[[ Working data open ]]

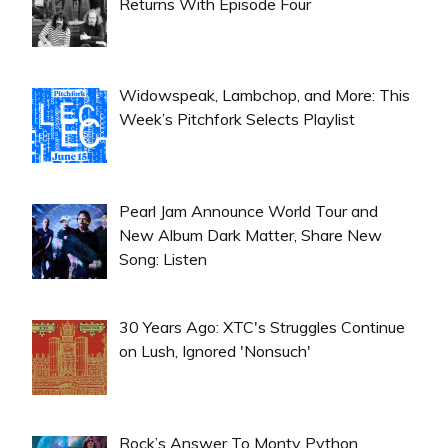
Returns With Episode Four
Widowspeak, Lambchop, and More: This
Week’s Pitchfork Selects Playlist
Pearl Jam Announce World Tour and
New Album Dark Matter, Share New
Song: Listen
30 Years Ago: XTC's Struggles Continue
on Lush, Ignored 'Nonsuch'
Rock’s Answer To Monty Python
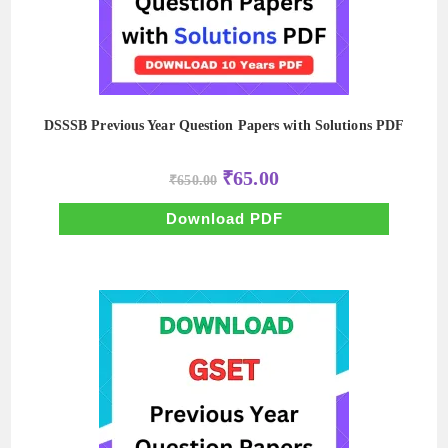
DSSSB Previous Year Question Papers with Solutions PDF
Original
Current
₹
65.00
₹
650.00
price
price
was:
is:
₹650.00.
₹65.00.
Download PDF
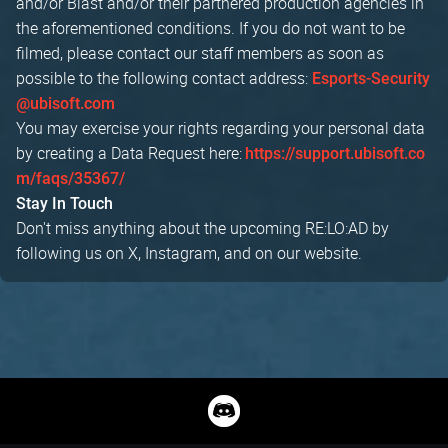
and/or Blast and/or their partnered production agencies in
the aforementioned conditions. If you do not want to be
filmed, please contact our staff members as soon as
possible to the following contact address:
Esports-Security
@ubisoft.com
You may exercise your rights regarding your personal data
by creating a Data Request here:
https://support.ubisoft.co
m/faqs/35367/
Stay In Touch
Don't miss anything about the upcoming RE:LO:AD by
following us on X, Instagram, and on our website.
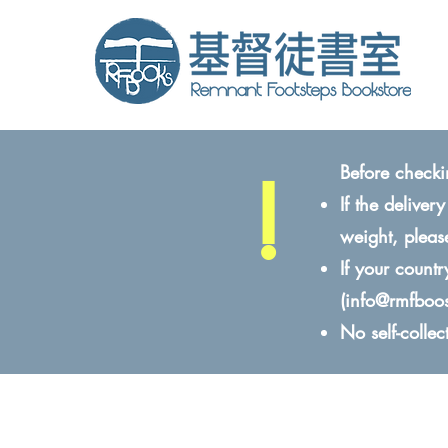
!
Before checki
If the delive
weight, pleas
If your count
(
info@rmfboo
No self-colle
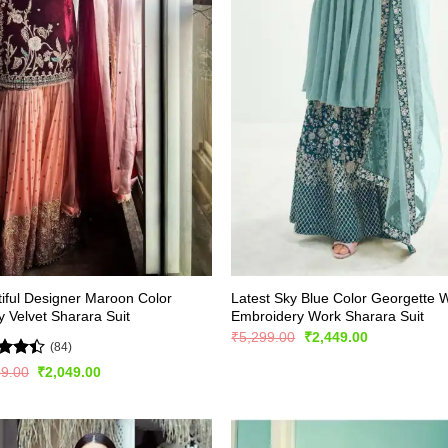
iful Designer Maroon Color
Latest Sky Blue Color Georgette W
 Velvet Sharara Suit
Embroidery Work Sharara Suit
Original
Current
₹
5,299.00
₹
2,449.00
(84)
price
price
was:
is:
ed
4.4
Original
Current
99.00
₹
2,049.00
₹5,299.00.
₹2,449.00.
price
price
of 5
was:
is:
₹3,999.00.
₹2,049.00.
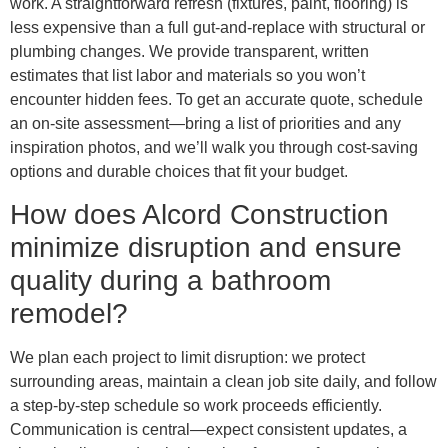
work. A straightforward refresh (fixtures, paint, flooring) is
less expensive than a full gut-and-replace with structural or
plumbing changes. We provide transparent, written
estimates that list labor and materials so you won’t
encounter hidden fees. To get an accurate quote, schedule
an on-site assessment—bring a list of priorities and any
inspiration photos, and we’ll walk you through cost-saving
options and durable choices that fit your budget.
How does Alcord Construction
minimize disruption and ensure
quality during a bathroom
remodel?
We plan each project to limit disruption: we protect
surrounding areas, maintain a clean job site daily, and follow
a step-by-step schedule so work proceeds efficiently.
Communication is central—expect consistent updates, a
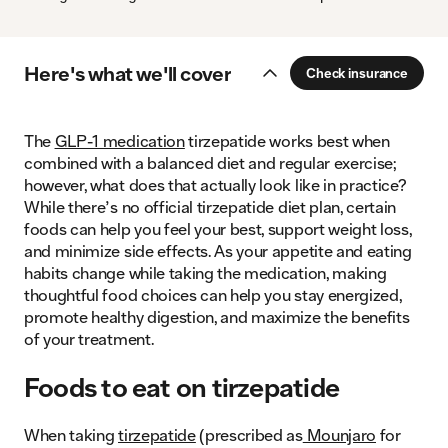
Here's what we'll cover
Check insurance
The
GLP-1 medication
tirzepatide works best when
combined with a balanced diet and regular exercise;
however, what does that actually look like in practice?
While there’s no official tirzepatide diet plan, certain
foods can help you feel your best, support weight loss,
and minimize side effects. As your appetite and eating
habits change while taking the medication, making
thoughtful food choices can help you stay energized,
promote healthy digestion, and maximize the benefits
of your treatment.
Foods to eat on tirzepatide
When taking
tirzepatide
(prescribed as
Mounjaro
for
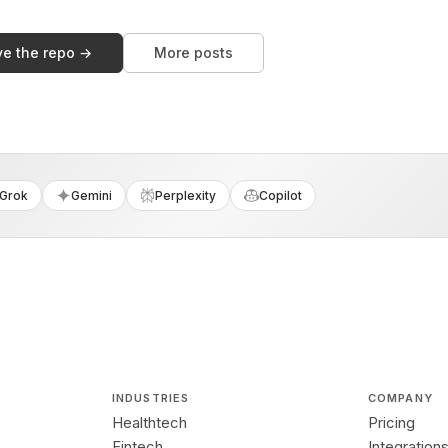
ve the repo →
More posts
Grok
Gemini
Perplexity
Copilot
INDUSTRIES
COMPANY
Healthtech
Pricing
Fintech
Integration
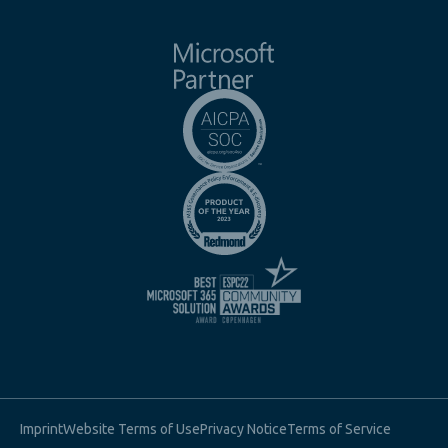
Imprint
Website Terms of Use
Privacy Notice
Terms of Service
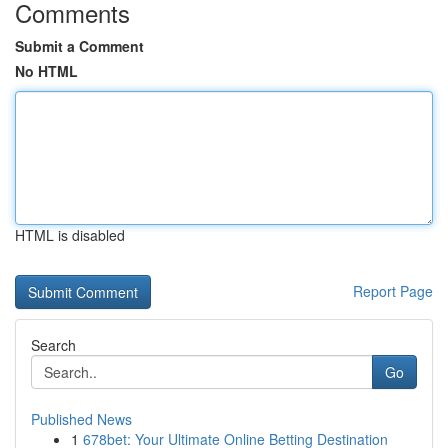
Comments
Submit a Comment
No HTML
HTML is disabled
Report Page
Search
Go
Published News
1
678bet: Your Ultimate Online Betting Destination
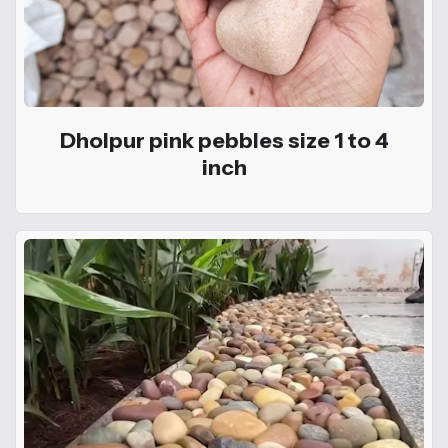
Dholpur pink pebbles size 1 to 4
inch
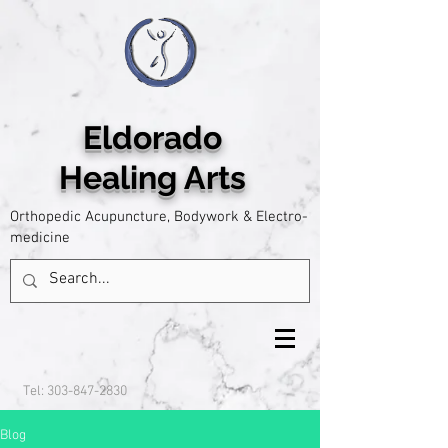
Eldorado
Healing Arts
Orthopedic Acupuncture, Bodywork & Electro-
medicine
Tel:
303-847-2830
Blog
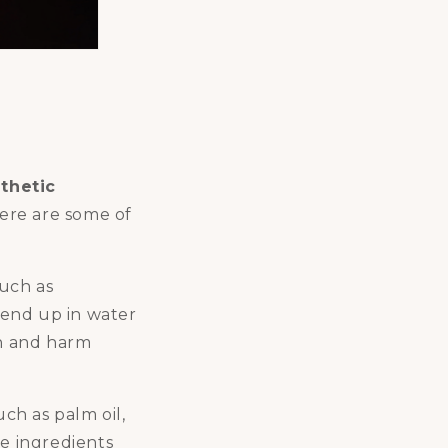
thetic
ere are some of
such as
n end up in water
on and harm
ch as palm oil,
se ingredients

[[ Working data closed ]]

Task instructions:
Using the listing above, restate exactly the range between the lines holding "quality during a bathroom" and "of your treatment.", inclusive, with pictures left out.

Solution to this task:
quality during a bathroom
remodel?
We plan each project to limit disruption: we protect
surrounding areas, maintain a clean job site daily, and follow
a step-by-step schedule so work proceeds efficiently.
Communication is central—expect consistent updates, a
Here's what we'll cover
Check insurance
The
GLP-1 medication
tirzepatide works best when
combined with a balanced diet and regular exercise;
however, what does that actually look like in practice?
While there’s no official tirzepatide diet plan, certain
foods can help you feel your best, support weight loss,
and minimize side effects. As your appetite and eating
habits change while taking the medication, making
thoughtful food choices can help you stay energized,
promote healthy digestion, and maximize the benefits
of your treatment.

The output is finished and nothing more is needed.